It’s the middle of April, and Kevin’s sitting on the couch with Jimmy on his left and Brady on his right, and they’ve finally decided what to order for dinner after an unreasonably long argument about the superior pizza place in Manhattan.

“You should move in with us,” Jimmy says, the words falling out of his mouth too easily. “Next season, you know,” he clarifies.

Brady and Kevin both look up at him with near-identical looks, until finally Kevin says, “Are you sure?”

“Obviously,” Jimmy says, just barely suppressing a laugh at the idea that there would be a reason for the answer to that question to be anything but _yes_ , a thousand times over. “I mean, we basically already live together anyway,” he says instead.

“Then yeah,” Kevin says, and he’s grinning, now, which is all Jimmy really wanted out of this conversation. “I would love to.”

“Really?” Brady says, and if it comes out a little too unsure, neither Kevin nor Jimmy pick up on it.

“Of course,” Kevin says, simple as anything. “Who else is gonna make sure you two function like real adults if I’m not here?”

“Okay, _first_ of all, you’re not even a full year older than I am, so that’s a ridiculous theory, and second—” Jimmy says, and then the doorbell rings before he can finish that thought.  “This conversation is not over!” he calls out, as he walks down the hall to answer the door and get their pizza.

Except that it most certainly is over, because nothing distracts three boys quite like pizza and video games.

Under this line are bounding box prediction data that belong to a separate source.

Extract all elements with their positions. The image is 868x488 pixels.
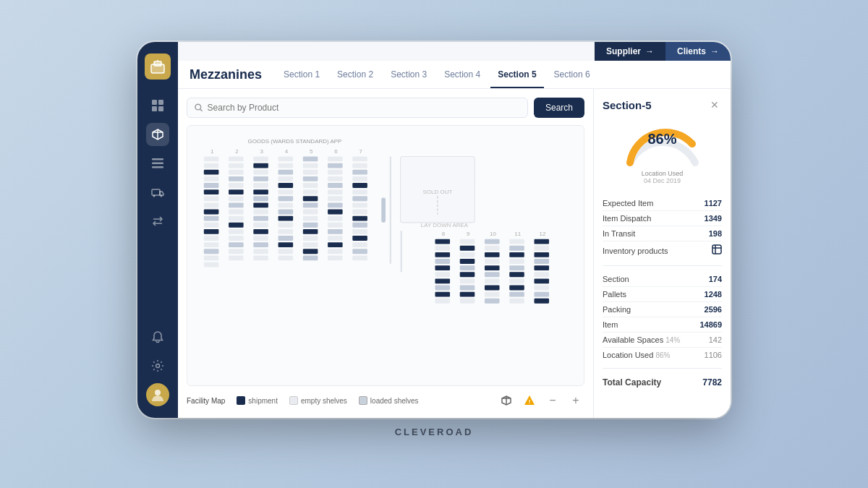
svg-rect-1 — [154, 61, 161, 66]
svg-rect-13 — [152, 189, 160, 195]
svg-rect-85 — [278, 210, 294, 215]
gauge-center: 86% — [647, 131, 676, 147]
svg-rect-177 — [485, 272, 500, 277]
svg-rect-34 — [204, 196, 219, 201]
svg-rect-171 — [460, 299, 475, 304]
tab-section3[interactable]: Section 3 — [383, 67, 434, 82]
supplier-arrow-icon: → — [645, 46, 654, 56]
svg-rect-174 — [485, 252, 500, 257]
facility-map: GOODS (WARDS STANDARD) APP 1 2 3 4 5 6 7 — [187, 125, 584, 386]
svg-text:11: 11 — [514, 231, 521, 237]
svg-rect-71 — [253, 223, 268, 228]
svg-rect-56 — [229, 229, 244, 234]
svg-rect-101 — [303, 210, 318, 215]
svg-rect-186 — [509, 265, 524, 270]
svg-rect-46 — [229, 163, 244, 168]
clients-button[interactable]: Clients → — [665, 42, 731, 61]
item-dispatch-value: 1349 — [705, 214, 722, 223]
svg-rect-199 — [535, 286, 550, 291]
tab-section1[interactable]: Section 1 — [276, 67, 327, 82]
search-bar: Search — [187, 98, 584, 118]
available-spaces-label: Available Spaces 14% — [603, 335, 680, 344]
location-used-label: Location Used 86% — [603, 351, 670, 359]
svg-rect-72 — [253, 229, 268, 234]
svg-rect-76 — [253, 256, 268, 261]
grid-nav-icon[interactable] — [146, 94, 169, 117]
svg-rect-62 — [253, 163, 268, 168]
list-nav-icon[interactable] — [146, 152, 169, 175]
svg-rect-52 — [229, 202, 244, 207]
zoom-in-icon[interactable]: + — [567, 392, 584, 409]
svg-rect-42 — [204, 249, 219, 254]
svg-rect-81 — [278, 183, 294, 188]
zoom-out-icon[interactable]: − — [544, 392, 561, 409]
svg-rect-152 — [435, 239, 451, 244]
svg-rect-58 — [229, 242, 244, 247]
truck-nav-icon[interactable] — [146, 181, 169, 204]
svg-rect-162 — [460, 239, 475, 244]
stat-packing: Packing 2596 — [603, 302, 722, 317]
inventory-icon[interactable] — [712, 244, 722, 257]
svg-rect-167 — [460, 272, 475, 277]
tab-section2[interactable]: Section 2 — [330, 67, 380, 82]
search-input[interactable] — [208, 103, 520, 113]
tab-section5[interactable]: Section 5 — [490, 67, 543, 82]
svg-line-19 — [200, 109, 203, 111]
svg-rect-65 — [253, 183, 268, 188]
svg-rect-139 — [352, 249, 367, 254]
svg-rect-196 — [535, 265, 550, 270]
svg-rect-153 — [435, 246, 451, 251]
avatar[interactable] — [146, 383, 169, 406]
gauge-wrap: 86% — [619, 119, 706, 170]
svg-text:GOODS (WARDS STANDARD) APP: GOODS (WARDS STANDARD) APP — [247, 138, 341, 145]
svg-rect-82 — [278, 189, 294, 194]
svg-rect-166 — [460, 265, 475, 270]
svg-rect-79 — [278, 170, 294, 175]
svg-rect-118 — [328, 216, 343, 221]
svg-rect-183 — [509, 246, 524, 251]
search-button[interactable]: Search — [534, 98, 584, 118]
stat-section: Section 174 — [603, 272, 722, 287]
svg-rect-120 — [328, 229, 343, 234]
tab-section4[interactable]: Section 4 — [437, 67, 488, 82]
stat-item-dispatch: Item Dispatch 1349 — [603, 211, 722, 226]
search-input-wrap[interactable] — [187, 98, 528, 118]
sidebar — [137, 42, 178, 418]
svg-rect-84 — [278, 202, 294, 207]
svg-rect-160 — [435, 292, 451, 297]
svg-rect-80 — [278, 176, 294, 181]
svg-text:1: 1 — [210, 148, 214, 155]
stats-group1: Expected Item 1127 Item Dispatch 1349 In… — [603, 196, 722, 260]
settings-icon[interactable] — [146, 354, 169, 377]
svg-rect-115 — [328, 196, 343, 201]
svg-rect-113 — [328, 183, 343, 188]
panel-header: Section-5 ✕ — [603, 98, 722, 112]
svg-rect-159 — [435, 286, 451, 291]
transfer-nav-icon[interactable] — [146, 210, 169, 233]
svg-rect-185 — [509, 259, 524, 264]
panel-title: Section-5 — [603, 99, 652, 111]
map-3d-icon[interactable] — [498, 392, 515, 409]
empty-legend-icon — [289, 396, 298, 405]
close-button[interactable]: ✕ — [707, 98, 722, 112]
svg-rect-94 — [303, 163, 318, 168]
svg-rect-175 — [485, 259, 500, 264]
svg-rect-157 — [435, 272, 451, 277]
svg-rect-126 — [352, 163, 367, 168]
supplier-button[interactable]: Supplier → — [595, 42, 665, 61]
stat-location-used: Location Used 86% 1106 — [603, 348, 722, 362]
bell-icon[interactable] — [146, 325, 169, 348]
svg-rect-131 — [352, 196, 367, 201]
svg-rect-49 — [229, 183, 244, 188]
tab-section6[interactable]: Section 6 — [547, 67, 597, 82]
svg-rect-201 — [535, 299, 550, 304]
svg-rect-202 — [381, 198, 386, 223]
svg-rect-60 — [229, 256, 244, 261]
svg-rect-180 — [485, 292, 500, 297]
box-nav-icon[interactable] — [146, 123, 169, 146]
svg-rect-37 — [204, 216, 219, 221]
svg-rect-163 — [460, 246, 475, 251]
svg-rect-83 — [278, 196, 294, 201]
warning-icon[interactable]: ! — [521, 392, 538, 409]
logo-icon[interactable] — [145, 53, 171, 80]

After they’ve tired themselves out, Kevin asks for probably the two-hundredth time if it’s cool if he crashes at their place tonight, and Brady and Jimmy tell him that he doesn’t have to ask anymore, he practically lives in the room as is anyway, and Jimmy doesn’t know how to deal with the fact that once Kevin moves in for real, he won’t hear that question nearly every night before he goes to sleep.

It’s the best he’s felt about change in a long time.

 

Jimmy, Brady, and Kevin start the long and taxing process of moving into their new place on a Tuesday in July. While they’re packing their lives into brown boxes, Jimmy makes a show of complaining that it’s officially hotter than hell outside.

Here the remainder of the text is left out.